THE DATA |
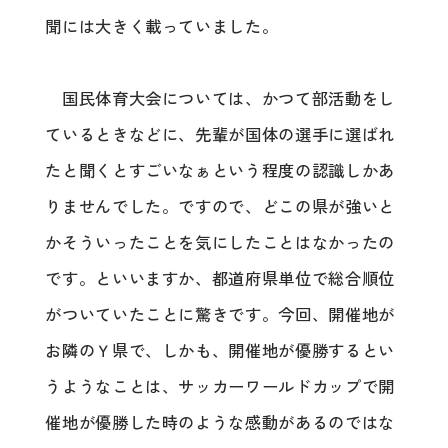
聞には大きく載っていました。
国民体育大会については、かつて部活動をし
ているときなどに、先輩が国体の選手に選ばれ
たと聞くとすごいなぁという程度の認識しかあ
りませんでした。ですので、どこの県が強いと
かそういったことを気にしたことはなかったの
です。といいますか、都道府県単位で総合順位
がついていたことに驚きです。今回、開催地が
お隣のＹ県で、しかも、開催地が優勝するとい
うようなことは、サッカーワールドカップで開
催地が優勝した時のような感動があるのではな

DIRECTIONS FOR THIS TASK | Restate each entry word for word, please, but drop any images it holds.

TASK OUTPUT |
聞には大きく載っていました。
国民体育大会については、かつて部活動をし
ているときなどに、先輩が国体の選手に選ばれ
たと聞くとすごいなぁという程度の認識しかあ
りませんでした。ですので、どこの県が強いと
かそういったことを気にしたことはなかったの
です。といいますか、都道府県単位で総合順位
がついていたことに驚きです。今回、開催地が
お隣のＹ県で、しかも、開催地が優勝するとい
うようなことは、サッカーワールドカップで開
催地が優勝した時のような感動があるのではな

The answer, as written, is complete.